As serious and revealing is the instant reaction of Horst Seehofer, leader of the Christian Social Union (CSU), the Bavarian sister party of Ms. Merkel’s Christian Democratic Union: “We owe it to the victims, those directly affected and the whole population to rethink our whole immigration and security policy.” Now the CSU is doing everything it can to keep its voters in Bavaria from defecting to the AfD, which may even be useful to Ms. Merkel, but this certainly increases the pressure to harden her line. Some hardening is inevitable, and indeed desirable. The not-legendarily-effective German intelligence and security agencies need to work better. Probably, and as a liberal I say this with great reluctance, Germany needs some more surveillance. Like America, France and Britain, Germany could certainly use more skillful anti-radicalization strategies, including online counterspeech of the kind being pioneered by the Institute for Strategic Dialogue in London. That will involve working with Facebook, Google and Twitter, rather than simply pillorying them, in the now customary German fashion, as big, bad, American corporate wolves.
It will also mean, in Germany as elsewhere, getting used to living with a slightly higher level of risk, as Britain did through decades of IRA terrorism, without losing your liberal bearings. So the deeper challenge is whether German society has the strength to live up to the liberal ideal that Ms. Merkel evoked in her initial, restrained and dignified remarks, defending “the life that we want to live in Germany: free, together and open.” Germany’s previous record on the integration of migrants and post-migrants is not one of the best in the West. Things were already hanging very much in the balance as a result of the refugee crisis; even more so now.
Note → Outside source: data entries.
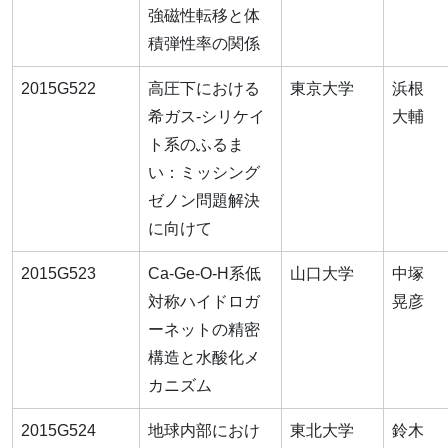
強磁性転移と体
積弾性率の関係
2015G522
高圧下における
東京大学
浜根
希ガス-シリケイ
大輔
ト系のふるま
い：ミッシング
ゼノン問題解決
に向けて
2015G523
Ca-Ge-O-H系低
山口大学
中塚
対称ハイドロガ
晃彦
ーネットの精密
構造と水酸化メ
カニズム
2015G524
地球内部におけ
東北大学
鈴木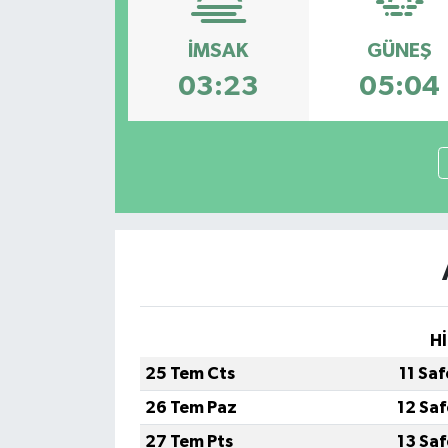
HABERDE İNSAN
İMSAK
GÜNEŞ
03:23
05:04
İlginç
KÜLTÜR SANAT
MAGAZİN
Oyun
POLİTİKA
Hİ
RESMİ İLANLAR
25 Tem Cts
11 Sa
SAĞLIK
26 Tem Paz
12 Sa
27 Tem Pts
13 Sa
Spor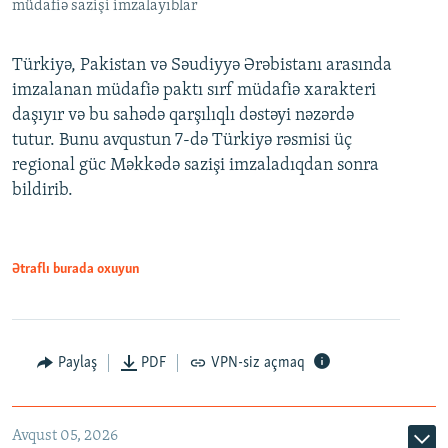
müdafiə sazişi imzalayıblar
Türkiyə, Pakistan və Səudiyyə Ərəbistanı arasında
imzalanan müdafiə paktı sırf müdafiə xarakteri
daşıyır və bu sahədə qarşılıqlı dəstəyi nəzərdə
tutur. Bunu avqustun 7-də Türkiyə rəsmisi üç
regional güc Məkkədə sazişi imzaladıqdan sonra
bildirib.
Ətraflı burada oxuyun
Paylaş
PDF
VPN-siz açmaq
Avqust 05, 2026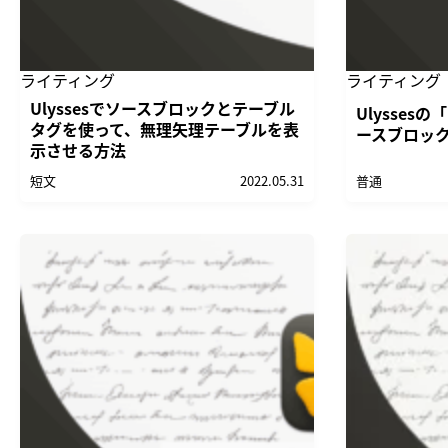
ライティング
ライティング
Ulyssesでソースブロックとテーブル
Ulysse
タグを使って、無理矢理テーブルを表
ースブロッ
示させる方法
短文
2022.05.31
普通
Ulysses
Ulysses
Markdown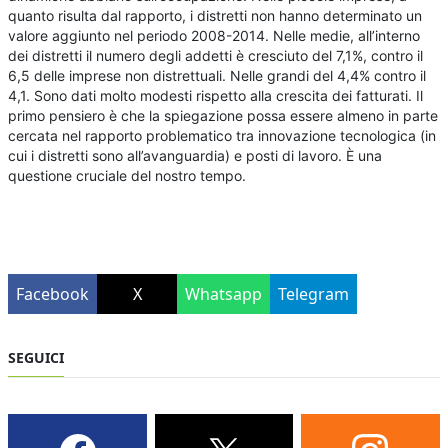
quanto risulta dal rapporto, i distretti non hanno determinato un
valore aggiunto nel periodo 2008-2014. Nelle medie, all’interno
dei distretti il numero degli addetti è cresciuto del 7,1%, contro il
6,5 delle imprese non distrettuali. Nelle grandi del 4,4% contro il
4,1. Sono dati molto modesti rispetto alla crescita dei fatturati. Il
primo pensiero è che la spiegazione possa essere almeno in parte
cercata nel rapporto problematico tra innovazione tecnologica (in
cui i distretti sono all’avanguardia) e posti di lavoro. È una
questione cruciale del nostro tempo.
Facebook
X
Whatsapp
Telegram
SEGUICI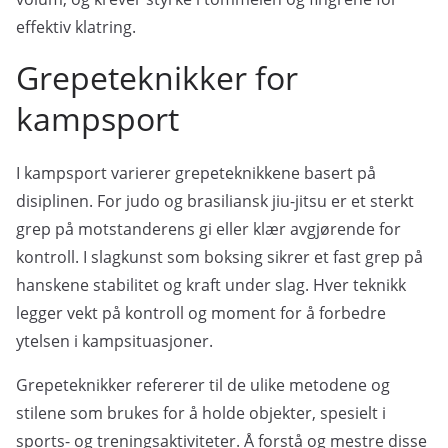
effektiv klatring.
Grepeteknikker for
kampsport
I kampsport varierer grepeteknikkene basert på
disiplinen. For judo og brasiliansk jiu-jitsu er et sterkt
grep på motstanderens gi eller klær avgjørende for
kontroll. I slagkunst som boksing sikrer et fast grep på
hanskene stabilitet og kraft under slag. Hver teknikk
legger vekt på kontroll og moment for å forbedre
ytelsen i kampsituasjoner.
Grepeteknikker refererer til de ulike metodene og
stilene som brukes for å holde objekter, spesielt i
sports- og treningsaktiviteter. Å forstå og mestre disse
So what earthly reason have we to believe that Germany will be immune to the disease whose outward blisters are Donald Trump, Marine Le Pen and Geert Wilders? Well, several reasons actually. Germany is one of the few Western democracies to be doing well economically. I have lost count of the number of times Germans have said to me, “We’re a rich country and we can afford to integrate one million refugees.” There are not many countries in the world where you would hear that. Unlike Britain, Germany also has a relatively responsible popular press. While Bild, its counterpart of the Sun, has blasted away against the euro, the German tabloid has been remarkably restrained in its treatment of the refugee issue.
And that brings us to probably the most important reason of all: Adolf Hitler. Precisely because Germany once had the diabolic epitome of populist xenophobia, it is now most resistant to it. Pray to God that taboo holds, for if it doesn’t, heaven help us all. So far, the treacherous hyperbole has been kept at bay. In stark contrast to George W. Bush and Tony Blair, the liberal Süddeutsche Zeitung had a powerful first response headed “Germany is not at war.” Be resolute, but keep it in proportion. The Bild headline, however, was one word that all readers will instantly understand: “Angst!”
I think Ms. Merkel instinctively homed in on the deepest mental danger for her compatriots when she said, “We don’t want to live paralyzed by the fear of evil.” A Berlin daily responded to the atrocity with a front-page picture of a Christmas tree in front of the Brandenburg Gate, and three words from the Gospel according to St. Luke: “be not afraid!” The Polish lorry-driver who seems to have been the first victim of this murderer will surely have known that this was the message tirelessly repeated by Pope John Paul II, who added another simple injunction: “defeat evil by good.”
It’s a tall order, but if Germany can even get close to this ideal, it will be leading Europe by its example.